France, Italy and Germany have stopped the rollout of Oxford Astrazenica over apparently unfounded fears of blood clots.  

Ghana received 600,000 shots of Astrazenica on 24 Feb as the first shipment under WHO's Covax programme. 190 other countries are lined up. The USA has now pledged $4 billion to the programme. Russia has offered African countries 300 million doses of Sputnik V.

A growing number of patients are refusing ventilators. Originally a dearth of the machines was seen as a threat, though in Britain a large expenditure on a 'heroic effort' to secure extra machines from local producers turned out to be unnecessary. The high death rates and longer-term physical damage caused by ventilators is well-documented, and they have probably been overused. At the peak, about 4000 ventilator beds were occupied in Britain. 

Australia began delivering inoculations to frontline workers on Feb 22.
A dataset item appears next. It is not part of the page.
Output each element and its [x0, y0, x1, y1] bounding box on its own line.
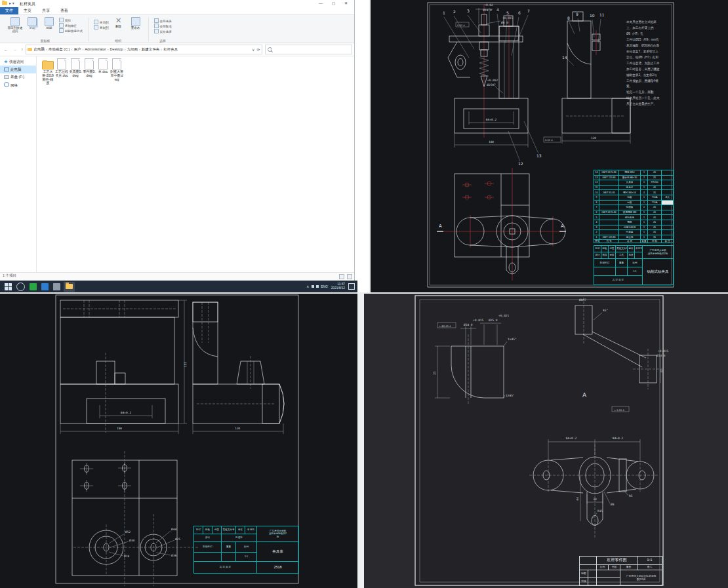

There have been various queue-jumping scandals for vaccine priority around the world. In Peru, hundreds of top officials were secretly vaccinated before frontline workers received jabs.

Other

Unmasked tourists have been flocking to spring break destinations in the USA. Police fired pepper balls and pepper spray into a rowdy unmasked crowd on Miami Beach. 

Toronto in Canada has been in some form of lockdown for more than 100 days. 

Life expectancy in the USA dropped by a full year during the first half of 2020, due to COVID19.

11 million counterfeit N95 masks were seized by police in the USA on 18 Feb.

Geopolitical

In Australia, constituencies that responded vigorously to the pandemic have returned governments with an improved majority. The elections in Western Australia resulted in a  complete rout of the conservative parties. In a 15% swing, the Liberal Party leader lost his seat.

NSW sent a bill of $7m to WA and $30m to Queensland for processing their returning travellers - which are being ignored. About 40,000 Australian residents remain trapped overseas. Visas are running out and some have no money for food.  

Economy

Spain is making a test run to reduce the work week to four days. The government will make up the difference in salary. The idea is to reduce infection risk.

A $1.9 trillion relief bill was signed into law in the USA on 12 March. It will "allocate more than $6 billion to food-security programs, extend already expanded unemployment assistance, and send $1,400 checks to many Americans as soon as this weekend."

Since punitive job checks were reintroduced, more than 600,000 Australians have had their income cancelled by a job agency. Typical reasons included arriving a few minutes late for a meeting or mis-scheduling by agencies.


About 800,000 half-price flights have been offered to selected tourist destinations by the Australian government, in order to boost internal tourism. The national carrier Qantas has received $1.2 billion in government assistance.